ARTE E SFERA PUBBLICA

Nel Medioevo l’arte parlava a tutti, non sempre oggi. Eppure è all’arte, alla cultura, alle tradizioni filosofiche, scientifiche e religiose europee che possiamo guardare per immaginare orizzonti evolutivi futuri. Il nuovo, amplissimo libro di Dantini sta già suscitando dibattiti sulla carta stampata e sul web. La storia dell’arte non è solo conoscenza minuta, sostiene, ancella del collezionismo; al contrario, l’interpretazione delle opere può aiutare a ricostruire il senso di comune appartenenza, nazionale e cosmopolita. Con la rilettura di studiosi come Panofsky, Warburg, Longhi, Baxandall e di artisti come Duchamp, Le Corbusier, Manzoni, Dantini ci conduce nel tema delle “humanities”, messe in crisi anche dai social che peraltro l’autore, tutt’altro che estraneo ai media della contemporaneità, domina perfettamente. Semplificando, il libro è almeno in parte una critica allo specialismo deteriore; non una critica alla specialistica tout court, bensì alla specialistica nella sua forma attuale, consolidatasi nel dopoguerra. In particolare, la separazione tra Antico e Moderno degli studi attuali ha origini in parte riconducibili alla dispersione post 1933 della comunità intellettuale tedesca ed ebraico- tedesca e all’adattamento degli studiosi espatriati al nuovo contesto accademico angloamericano. La biografia intellettuale di Panofsky, ricostruita nel primo capitolo del libro, ne è prova eloquente. Tale separazione è conseguente alla più ingente “translatio studii” dell’epoca moderna (un’altra diaspora di cervelli, perlomeno italiani, è in atto in questi anni, e non più a causa di eventi bellici o problemi razziali). La diaspora che portò altrove intellettuali e studiosi, soprattutto ebrei, non giovò agli studi antiquari né alla critica militante, privati di necessità critico-culturale, indipendenza e memoria.

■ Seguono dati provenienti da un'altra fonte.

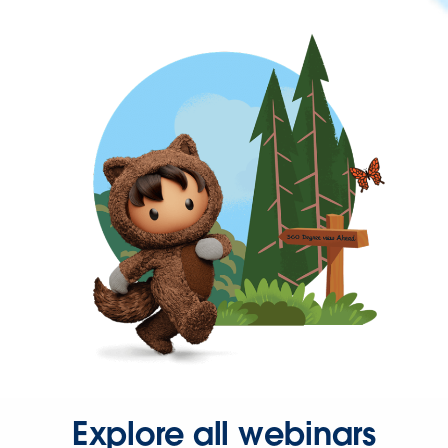
Explore all webinars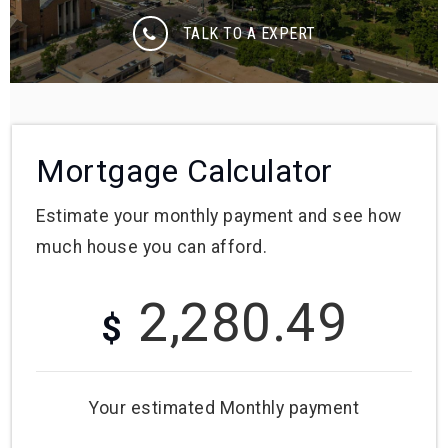
TALK TO A EXPERT
Mortgage Calculator
Estimate your monthly payment and see how
much house you can afford.
2,280.49
$
Your estimated
Monthly
payment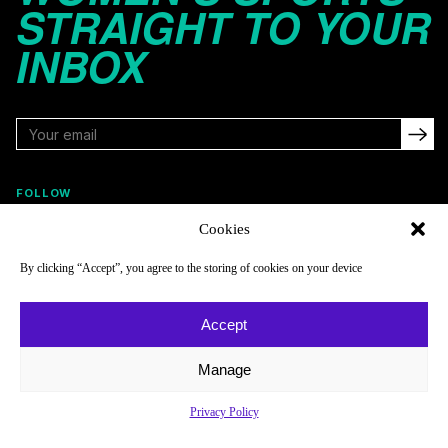
STRAIGHT TO YOUR
INBOX
FOLLOW
Cookies
By clicking “Accept”, you agree to the storing of cookies on your device
NAVIGATE
COMPANY
Reads
About
Accept
Watch
Newsletter
Manage
Listen
Careers
Scores & Schedules
Contact
Privacy Policy
Shop
Privacy Policy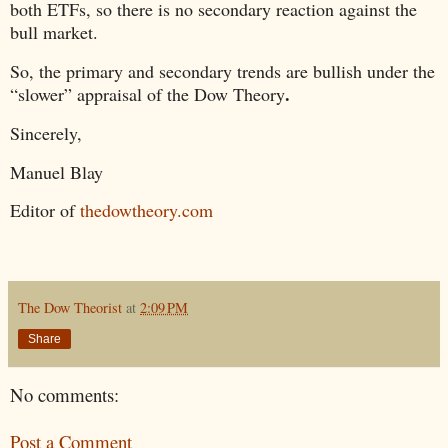
both ETFs, so there is no secondary reaction against the
bull market.
So, the primary and secondary trends are bullish under the
.
“slower” appraisal of the Dow Theory
Sincerely,
Manuel Blay
Editor of
thedowtheory.com
The Dow Theorist
at
2:09 PM
Share
No comments:
Post a Comment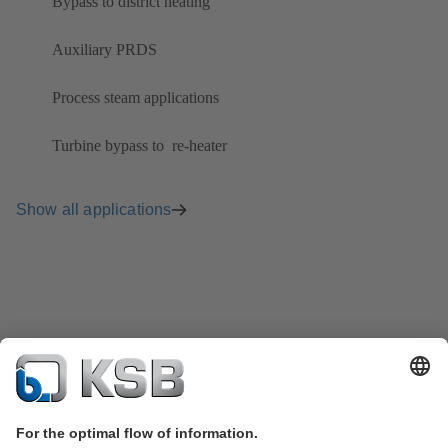
Bypass to district heating
Auxiliary PRDS
Process steam applications
Turbine bypass to ​ re-heater
Show all applications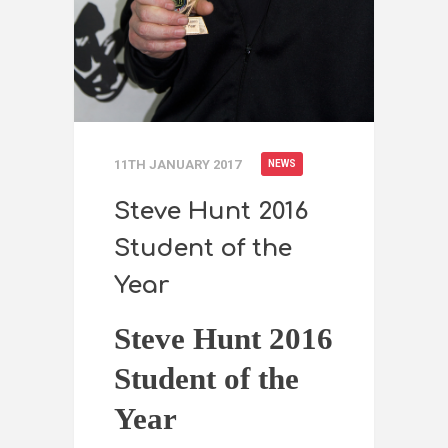
11TH JANUARY 2017
NEWS
Steve Hunt 2016
Student of the
Year
Steve Hunt 2016
Student of the
Year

Sotto punti di vista inediti, radicati nella cultura europea tra le due guerre, il libro affronta l’idea di cittadinanza e «nazione culturale » e della loro “impasse” riflessa nella conoscenza scientifica, nelle politiche culturali, nella definizione di ciò che oggi chiamiamo “patrimonio”.

Michele Dantini Donzelli, Roma 2016 412 pp., 20 tavv. f.t. colore € 37

ILARIA MAIOR

Quanti misteri dietro le soavi sembianze d’Ilaria del Carretto, immortalate da Jacopo della Quercia per il cenotafio del duomo di Lucca (oggi in sacrestia, ma già nel transetto destro, discosto dal muro come dimostra Paoli)! Le sue vicende e le alterne fortune sono rese note diffusamente dall’autore, dopo anni d’indagini. Il libro è rigoroso ma darà piacere anche a chi non ha studiato il tema. Per incuriosire i lettori, che potranno leggerlo come un giallo, anticipiamo alcuni dati: la bella Ilaria, sposa del duca Paolo Guinigi, inviso ai lucchesi suoi sudditi, morì per i postumi di un parto l’8 dicembre 1405. Jacopo affrontò l’opera in marmo, di stupefacente naturalismo e con precoci elementi classicheggianti, sulla maschera funebre. Il monumento subì menomazioni e spostamenti, anche se non una vera “damnatio memoriae”, dopo la destituzione del marito di Ilaria, nel 1430. Paoli racconta e indaga su tutto, e ci appassiona. Splendide le illustrazioni.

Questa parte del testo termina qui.